Bond expects to pay finders' fees of not more than 8% in cash and 8% in half-warrants (with terms similar to the Warrants) in connection with the Financing.

The funds will be used to meet the initial cash requirements of the Transaction.


The Transaction was negotiated at arm's length. The Transaction will constitute a fundamental transaction under the policies of the Canadian Securities Exchange (the "CSE") including a change of control, and as such, it will require approval of the Exchange and a majority of the minority shareholders of Bond. It is expected trading of Bond's common shares on the CSE will be halted pending closing of the Transaction.

Further details regarding new management and the Mary K. Property will follow in subsequent news releases and the Information Circular to be prepared for shareholders' approval.


Signed "Robert Eadie"

Robert Eadie, President, Chief Executive Officer and Director


Telephone: 1-604-602-4935
Facsimile: 1-604-602-4936
Contact: Robert Eadie

The Canadian Securities Exchange (CSE) has not reviewed and does not accept responsibility for the adequacy or the accuracy of the contents of this release.

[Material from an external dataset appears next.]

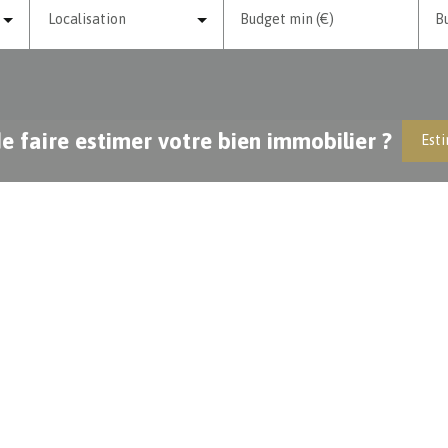
Localisation
Budget min (€)
B
e faire estimer votre bien immobilier ?
Esti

This news release does not constitute an offer of sale of any of the foregoing securities in the United States. None of the foregoing securities have been and will not be registered under the U.S. Securities Act of 1933, as amended (the "1933 Act") or any applicable state securities laws and may not be offered or sold in the United States or to, or for the account or benefit of, U.S. persons (as defined in Regulation S under the 1933 Act) or persons in the United States absent registration or an applicable exemption from such registration requirements. This news release does not constitute an offer to sell or the solicitation of an offer to buy, nor will there be any sale of the foregoing securities in any jurisdiction in which such offer, solicitation or sale would be unlawful.

CAUTIONARY STATEMENT REGARDING FORWARD-LOOKING INFORMATION: This news release includes certain "forward-looking statements" under applicable Canadian securities legislation. Forward-looking statements include, but are not limited to, statements with respect to: the ability to close the Transaction; the terms and conditions of the proposed Transaction; the terms and conditions of the proposed Financing; future work to be carried on the Property; use of funds; and the business and operations of Bond after the proposed Transaction. Forward-looking statements are necessarily based upon a number of estimates and assumptions that, while considered reasonable, are subject to known and unknown risks, uncertainties, and other factors which may cause the actual results and future events to differ materially from those expressed or implied by such forward-looking statements. There is no assurance any of the forward-looking statements will be completed as described herein, or at all. Such factors include, but are not limited to: general business, economic, competitive, political and social uncertainties; operating and technical difficulties in connection with mineral exploration and development activities, lack of investor interest in the Financing; requirements for additional capital; future prices of gold and precious metals; changes in general economic conditions; accidents, delays or the failure to receive board, shareholder or regulatory approvals, including the required permits; results of current exploration and testing; changes in laws, regulations and policies affecting mining operations; and title disputes. There can be no assurance that such statements will prove to be accurate, as actual results and future events could differ materially from those anticipated in such statements. Accordingly, readers should not place undue reliance on forward-looking statements. Bond Resources disclaims any intention or obligation to update or revise any forward-looking statements, whether as a result of new information, future events or otherwise.